В поэтическом интерьере Анатолия Наймана все вещи и люди занимают свои места, реквизит подсчитан и расставлен, границы обрели раз-навсегдашнюю стабильность. Вот – занимающийся за окном апрельский день, вот – музыка и ею сфокусированные былые чувства, здесь – нездоровье и усталость, рядом – роковая память о потерях, за нею вслед – неодолимое желание увидеть за тенью свет. Вот любимая внучка, взрослеющая на глазах, тут же – разъедающие мозг бессилие и бессмыслица, вопреки которым все же хочется жить и жить дальше. Поэзия обращена на определенный и константный ряд предметов и тем, ей вроде бы не к чему стремится, она не видит самое себя, как глаз неспособен рассмотреть себя без зеркала.
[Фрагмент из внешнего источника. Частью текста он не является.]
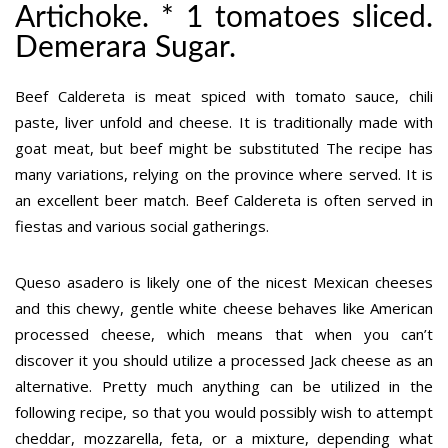
Artichoke. * 1 tomatoes sliced.
Demerara Sugar.
Beef Caldereta is meat spiced with tomato sauce, chili
paste, liver unfold and cheese. It is traditionally made with
goat meat, but beef might be substituted The recipe has
many variations, relying on the province where served. It is
an excellent beer match. Beef Caldereta is often served in
fiestas and various social gatherings.
Queso asadero is likely one of the nicest Mexican cheeses
and this chewy, gentle white cheese behaves like American
processed cheese, which means that when you can’t
discover it you should utilize a processed Jack cheese as an
alternative. Pretty much anything can be utilized in the
following recipe, so that you would possibly wish to attempt
cheddar, mozzarella, feta, or a mixture, depending what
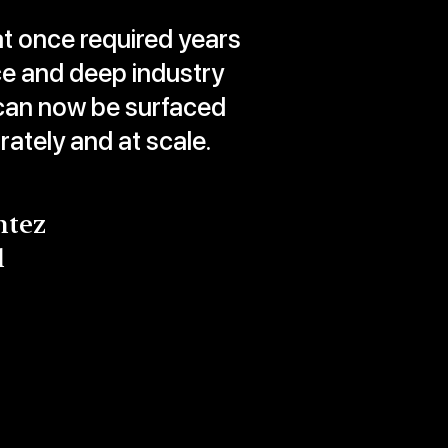
at once required years
ce and deep industry
an now be surfaced
urately and at scale.
ntez
l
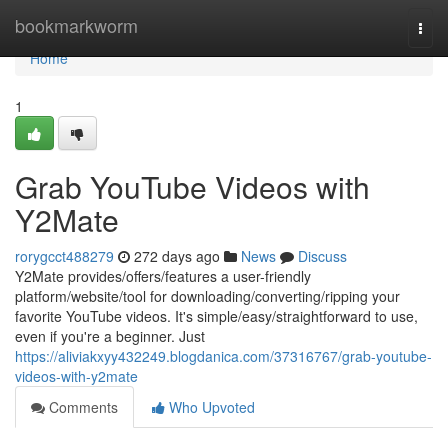
Home
bookmarkworm
Togg
navi
Home
1
Grab YouTube Videos with
Y2Mate
rorygcct488279
272 days ago
News
Discuss
Y2Mate provides/offers/features a user-friendly
platform/website/tool for downloading/converting/ripping your
favorite YouTube videos. It's simple/easy/straightforward to use,
even if you're a beginner. Just
https://aliviakxyy432249.blogdanica.com/37316767/grab-youtube-
videos-with-y2mate
Comments
Who Upvoted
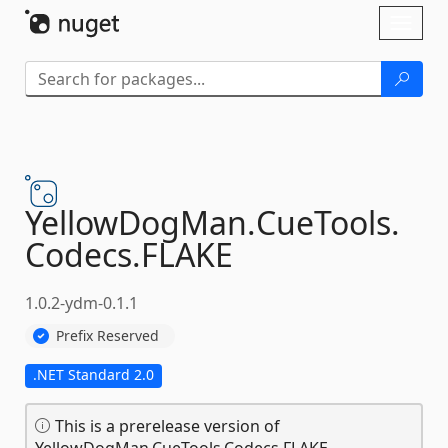
Skip To Content
Toggl
naviga
YellowDogMan.
CueTools.
Codecs.
FLAKE
1.0.2-ydm-0.1.1
Prefix Reserved
.NET Standard 2.0
This is a prerelease version of
YellowDogMan.CueTools.Codecs.FLAKE.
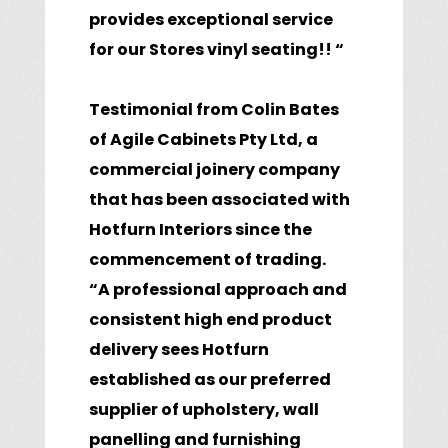
provides exceptional service
for our Stores vinyl seating!! “
Testimonial from Colin Bates
of Agile Cabinets Pty Ltd, a
commercial joinery company
that has been associated with
Hotfurn Interiors since the
commencement of trading.
“A professional approach and
consistent high end product
delivery sees Hotfurn
established as our preferred
supplier of upholstery, wall
panelling and furnishing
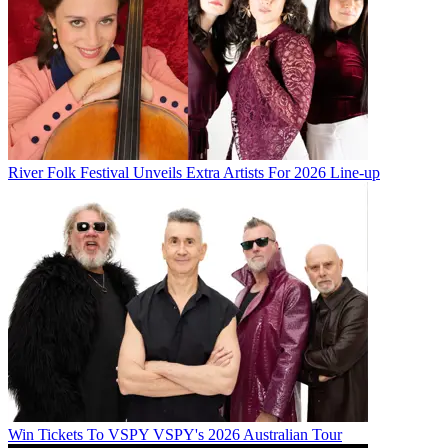
River Folk Festival Unveils Extra Artists For 2026 Line-up
Win Tickets To VSPY VSPY's 2026 Australian Tour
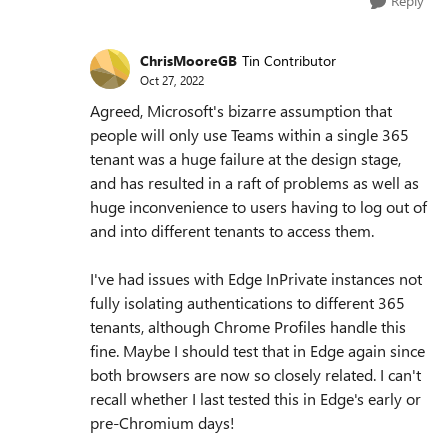
Reply
ChrisMooreGB
Tin Contributor
Oct 27, 2022
Agreed, Microsoft's bizarre assumption that
people will only use Teams within a single 365
tenant was a huge failure at the design stage,
and has resulted in a raft of problems as well as
huge inconvenience to users having to log out of
and into different tenants to access them.
I've had issues with Edge InPrivate instances not
fully isolating authentications to different 365
tenants, although Chrome Profiles handle this
fine. Maybe I should test that in Edge again since
both browsers are now so closely related. I can't
recall whether I last tested this in Edge's early or
pre-Chromium days!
Поэтическое отношение к миру при этом оказывается абсолютно универсальным, не нуждающимся в особых, специальных прозрениях, под его воздействием превращаются в пламя “простые вещи: таз, кувшин, вода” – строка Арсения Тарковского здесь более чем уместна, хотя Найман, пожалуй, более радикален; в тот же ряд простейших преображенных поэзией вещей он помещает субстанции гораздо менее совместимые: климат, любовь, смерть.
Всё те же двести или сто
стишков, как нам оставил Тютчев,
неважно, все равно про что,
не обязательно чтоб лучших;
свод околичных формул, чей
знал Ходасевич нервный трепет,
невзрачней детских куличей,
какие вдоль песочниц лепят;
колонн руины на плато,
где шли перед царем спектакли,
которых текст писал Никто,
рыдая, – Анненский, не так ли?..
Подбор свидетельств о писце,
не бронзы, а графита хрупче,
крошащегося на конце
карандаша над спорной купчей, –
короче, двести- или сто-
страничное в чужом конверте
тебе, не то твое письмо
о климате, любви и смерти.
На каждом, мельчайшем участке реальности лежит след его былого наблюдения великими поэтами. Причем велик тот, кто не задумывается о сентенциях и истинах, а просто смотрит, видит и говорит, обязательно наедине с самим собою, помимо желания прожечь насквозь “сердца людей”.
Из говорения:
– За безответственность
Стихотворения!
За звук, не в очередь
На штамп ко вкладышу,
Не чтобы речь тереть,
Упавший на душу…
Есть в теннисе специальное понятие – “невынужденная ошибка”: сбой в игре, никак не спровоцированный ни соперником, ни внезапным порывом ветра. Анатолий Найман то и дело демонстрирует в стихах невынужденную безошибочность. Точность и стройность наблюдения часто ничем извне не обусловлена, не подкреплена предшествующей рождению текста эмоцией. Именно поэтому по рифмованным строкам Наймана не получается скользить, улавливая лишь общий тон и гул, – здесь сохранено сравнительно редкое для нынешней лирики свойство: соразмерность каждого стихотворения отдельной эмоции-мысли, нераздельному единству впечатления и суждения. Суждение, например, такое: чистота и просветленность любимого детского лица может быть только наблюдена, но не способна обрести взрослое название, поскольку не подлежит учету и контролю отвлеченных понятий. Я вот про что:
Отражается то или сё
на лице, как в зерцале, – но чистым,
как цветок, остается лицо,
обращенное к выцветшим лицам,
непричастное к этим и к тем,
всем сродни, ни на чье не похоже,
словно то, что есть солнце и тень,
все равно роговице и коже.
Все лицо – это лоб, крутизну
перенявший у бездны небесной;
но и щеки, на ощупь волну
с водяной поделившие бездной;
но и губы, когда их слова
покидают, как звук, как улыбка,
как улитка домок, как пчела
сад, в который закрыта калитка.
Наконец, это глаз: как он щедр
тем, что сходства ему недодали, –
безмятежность чурается черт,
чистоте не присущи детали.
Не гляди же, как мы, – удержись
в полузнанье твоем бесподобном –
смыслом жизни стирается жизнь,
как любовь объясненьем любовным.
Поздняя зоркость взгляда определяет в поэтике Наймана очень многое, отказ от демонстративных порывов перекомпоновать раз навсегда позволяет сосредоточить внимание на углубленной внутренней работе со смыслами.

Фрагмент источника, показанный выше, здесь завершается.